I seguenti criteri devono essere utilizzati, a seconda dei casi, quali indicatori che
un calciatore aveva il controllo del pallone e, di conseguenza, si può ritenere che
lo abbia "deliberatamente giocato":
• Il pallone arrivava da lontano e il calciatore ne aveva una visuale chiara
• Il pallone non si muoveva velocemente
• La direzione del pallone non era inaspettata
• Il calciatore ha avuto il tempo di coordinare il movimento del proprio corpo, cioè
non era un caso di allungamento / estensione (degli arti) o di un salto istintivi, o un
movimento che ha conseguito un contatto / controllo limitato
• Un pallone che si muove a terra è più facile da giocare di un pallone in aria"

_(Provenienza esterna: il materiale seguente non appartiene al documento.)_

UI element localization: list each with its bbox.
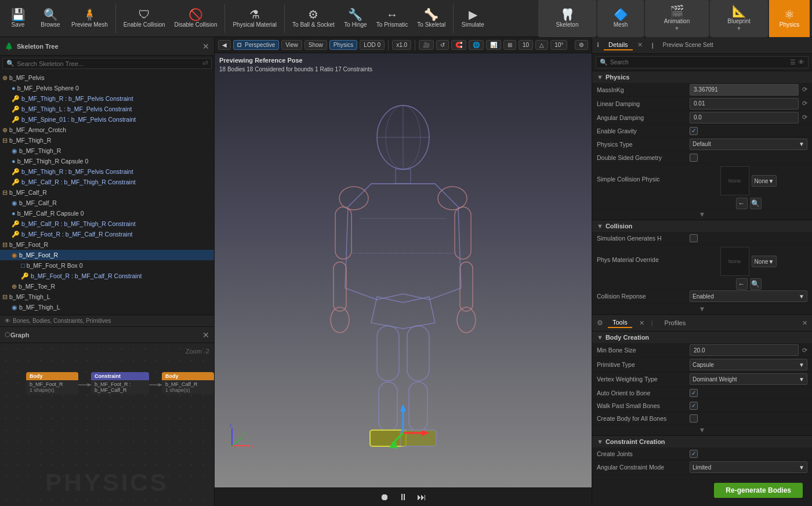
view-btn[interactable]: View	[281, 40, 302, 50]
to-skeletal-button[interactable]: 🦴 To Skeletal	[413, 2, 449, 35]
table-btn[interactable]: ⊞	[503, 40, 516, 50]
profiles-tab[interactable]: Profiles	[660, 318, 691, 327]
settings-btn[interactable]: ⚙	[575, 40, 588, 50]
enable-gravity-checkbox[interactable]	[690, 127, 698, 135]
phys-material-dropdown[interactable]: None ▼	[752, 256, 777, 267]
physics-section-header[interactable]: ▼ Physics	[592, 71, 812, 83]
tree-item[interactable]: 🔑 b_MF_Thigh_L : b_MF_Pelvis Constraint	[0, 104, 214, 114]
tree-item[interactable]: ● b_MF_Thigh_R Capsule 0	[0, 156, 214, 166]
to-ball-socket-button[interactable]: ⚙ To Ball & Socket	[288, 2, 339, 35]
speed-btn[interactable]: x1.0	[392, 40, 411, 50]
graph-content[interactable]: Zoom -2 PHYSICS Body b_MF_Foot_R1 shape(…	[0, 343, 214, 506]
record-button[interactable]: ⏺	[380, 492, 389, 503]
collision-section-header[interactable]: ▼ Collision	[592, 220, 812, 232]
tree-item[interactable]: ◉ b_MF_Thigh_R	[0, 145, 214, 156]
simulate-button[interactable]: ▶ Simulate	[457, 2, 488, 35]
graph-node-constraint[interactable]: Constraint b_MF_Foot_R : b_MF_Calf_R	[91, 372, 149, 394]
graph-node-body-foot[interactable]: Body b_MF_Foot_R1 shape(s)	[26, 372, 78, 394]
tree-item[interactable]: ⊕ b_MF_Armor_Crotch	[0, 125, 214, 135]
collision-search-btn[interactable]: 🔍	[750, 198, 762, 209]
snap-btn[interactable]: 🧲	[451, 40, 466, 50]
details-search-input[interactable]	[610, 59, 788, 65]
tree-item[interactable]: ⊕ b_MF_Toe_R	[0, 281, 214, 292]
tree-item[interactable]: 🔑 b_MF_Foot_R : b_MF_Calf_R Constraint	[0, 229, 214, 239]
phys-material-back-btn[interactable]: ←	[736, 278, 748, 290]
simple-collision-dropdown[interactable]: None ▼	[752, 175, 777, 187]
graph-node-body-calf[interactable]: Body b_MF_Calf_R1 shape(s)	[162, 372, 214, 394]
viewport-content[interactable]: Previewing Reference Pose 18 Bodies 18 C…	[215, 53, 592, 487]
physics-btn[interactable]: Physics	[329, 40, 357, 50]
angular-damping-input[interactable]: 0.0	[690, 112, 799, 123]
tree-item[interactable]: 🔑 b_MF_Thigh_R : b_MF_Pelvis Constraint	[0, 93, 214, 104]
to-prismatic-button[interactable]: ↔ To Prismatic	[372, 2, 412, 35]
angular-damping-spin[interactable]: ⟳	[802, 114, 807, 121]
grid-btn[interactable]: 🌐	[469, 40, 484, 50]
tree-item[interactable]: 🔑 b_MF_Spine_01 : b_MF_Pelvis Constraint	[0, 114, 214, 125]
animation-tab-button[interactable]: 🎬 Animation ▼	[645, 0, 709, 37]
primitive-type-dropdown[interactable]: Capsule ▼	[690, 359, 807, 370]
stats-btn[interactable]: 📊	[486, 40, 501, 50]
physical-material-button[interactable]: ⚗ Physical Material	[229, 2, 281, 35]
tree-item[interactable]: ⊟ b_MF_Calf_R	[0, 187, 214, 198]
mass-input[interactable]: 3.367091	[690, 84, 799, 96]
tree-item[interactable]: ⊟ b_MF_Foot_R	[0, 239, 214, 250]
min-bone-size-input[interactable]: 20.0	[690, 344, 799, 356]
physics-type-dropdown[interactable]: Default ▼	[690, 139, 807, 150]
tree-item[interactable]: ● b_MF_Pelvis Sphere 0	[0, 83, 214, 93]
linear-damping-input[interactable]: 0.01	[690, 98, 799, 110]
disable-collision-button[interactable]: 🚫 Disable Collision	[171, 2, 222, 35]
mass-spin[interactable]: ⟳	[802, 86, 807, 93]
camera-icon-btn[interactable]: 🎥	[419, 40, 434, 50]
search-submit-icon[interactable]: ⏎	[202, 60, 208, 67]
save-button[interactable]: 💾 Save	[2, 2, 34, 35]
details-eye-icon[interactable]: 👁	[798, 59, 804, 65]
skeleton-search-input[interactable]	[17, 60, 200, 67]
play-button[interactable]: ⏭	[417, 492, 426, 503]
body-creation-header[interactable]: ▼ Body Creation	[592, 331, 812, 343]
sim-generates-checkbox[interactable]	[690, 234, 698, 242]
collision-back-btn[interactable]: ←	[736, 198, 748, 209]
phys-material-search-btn[interactable]: 🔍	[750, 278, 762, 290]
regenerate-bodies-button[interactable]: Re-generate Bodies	[714, 483, 803, 498]
tree-item[interactable]: ⊕ b_MF_Pelvis	[0, 72, 214, 83]
tree-item[interactable]: ◉ b_MF_Thigh_L	[0, 302, 214, 312]
linear-damping-spin[interactable]: ⟳	[802, 100, 807, 107]
rotate-btn[interactable]: ↺	[436, 40, 449, 50]
preview-mesh-button[interactable]: 🧍 Preview Mesh	[67, 2, 112, 35]
skeleton-tree-close[interactable]: ✕	[202, 42, 209, 51]
details-tab[interactable]: Details	[604, 40, 633, 50]
tree-item[interactable]: ⊟ b_MF_Thigh_R	[0, 135, 214, 145]
enable-collision-button[interactable]: 🛡 Enable Collision	[119, 2, 169, 35]
tree-item[interactable]: ● b_MF_Calf_R Capsule 0	[0, 208, 214, 219]
perspective-btn[interactable]: ⛋ Perspective	[233, 40, 279, 50]
constraint-creation-header[interactable]: ▼ Constraint Creation	[592, 435, 812, 447]
pause-button[interactable]: ⏸	[398, 492, 408, 503]
tree-item[interactable]: ⊟ b_MF_Thigh_L	[0, 292, 214, 302]
to-hinge-button[interactable]: 🔧 To Hinge	[340, 2, 371, 35]
num-btn[interactable]: 10	[519, 40, 533, 50]
auto-orient-checkbox[interactable]	[690, 389, 698, 397]
vertex-weighting-dropdown[interactable]: Dominant Weight ▼	[690, 373, 807, 385]
angle-btn1[interactable]: △	[535, 40, 548, 50]
walk-past-checkbox[interactable]	[690, 402, 698, 410]
tree-item[interactable]: 🔑 b_MF_Thigh_R : b_MF_Pelvis Constraint	[0, 166, 214, 177]
tree-item[interactable]: 🔑 b_MF_Foot_R : b_MF_Calf_R Constraint	[0, 271, 214, 281]
double-sided-checkbox[interactable]	[690, 154, 698, 162]
create-joints-checkbox[interactable]	[690, 450, 698, 458]
browse-button[interactable]: 🔍 Browse	[35, 2, 66, 35]
tools-close[interactable]: ✕	[639, 319, 644, 327]
tree-item[interactable]: 🔑 b_MF_Calf_R : b_MF_Thigh_R Constraint	[0, 177, 214, 187]
show-btn[interactable]: Show	[304, 40, 327, 50]
create-body-checkbox[interactable]	[690, 414, 698, 423]
min-bone-spin[interactable]: ⟳	[802, 347, 807, 354]
profiles-close[interactable]: ✕	[802, 319, 807, 327]
tree-item-selected[interactable]: ◉ b_MF_Foot_R	[0, 250, 214, 260]
skeleton-tab-button[interactable]: 🦷 Skeleton	[538, 0, 596, 37]
graph-close[interactable]: ✕	[202, 330, 209, 340]
physics-tab-button[interactable]: ⚛ Physics	[769, 0, 810, 37]
viewport-move-btn[interactable]: ◀	[218, 40, 231, 50]
tree-item[interactable]: 🔑 b_MF_Calf_R : b_MF_Thigh_R Constraint	[0, 219, 214, 229]
angular-mode-dropdown[interactable]: Limited ▼	[690, 461, 807, 473]
tree-item[interactable]: □ b_MF_Foot_R Box 0	[0, 260, 214, 271]
details-layout-icon[interactable]: ☰	[790, 59, 796, 66]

Secondo me più che considerare il fatto che il pallone sia stato colpito da testa in elevazione, vanno valutati i 4 parametri indicati alla fine:
• Il pallone arrivava da lontano e il calciatore ne aveva una visuale chiara
• Il pallone non si muoveva velocemente
• La direzione del pallone non era inaspettata
• Il calciatore ha avuto il tempo di coordinare il movimento del proprio corpo, cioè
non era un caso di allungamento / estensione (degli arti) o di un salto istintivi, o un
movimento che ha conseguito un contatto / controllo limitato
Se riteniamo che nel caso di ieri il pallone arrivava da lontano, non era veloce, non era inaspettato e il difensore ha avuto il tempo di coordinare la giocata non effettuando movimenti istintivi o non ha avuto un controllo limitato della palla (e mi pare che ci siamo) quella di Luperto va considerata una giocata deliberata anche tenuto conto dell'ultimo capoverso ("Un pallone che si muove a terra è più facile da giocare di un pallone in aria") che non comporta automaticamente che tutte le giocate aeree siano da considerare deviazione e non giocate deliberate (naturalmente secondo me, si può avere anche un'opinione diversa).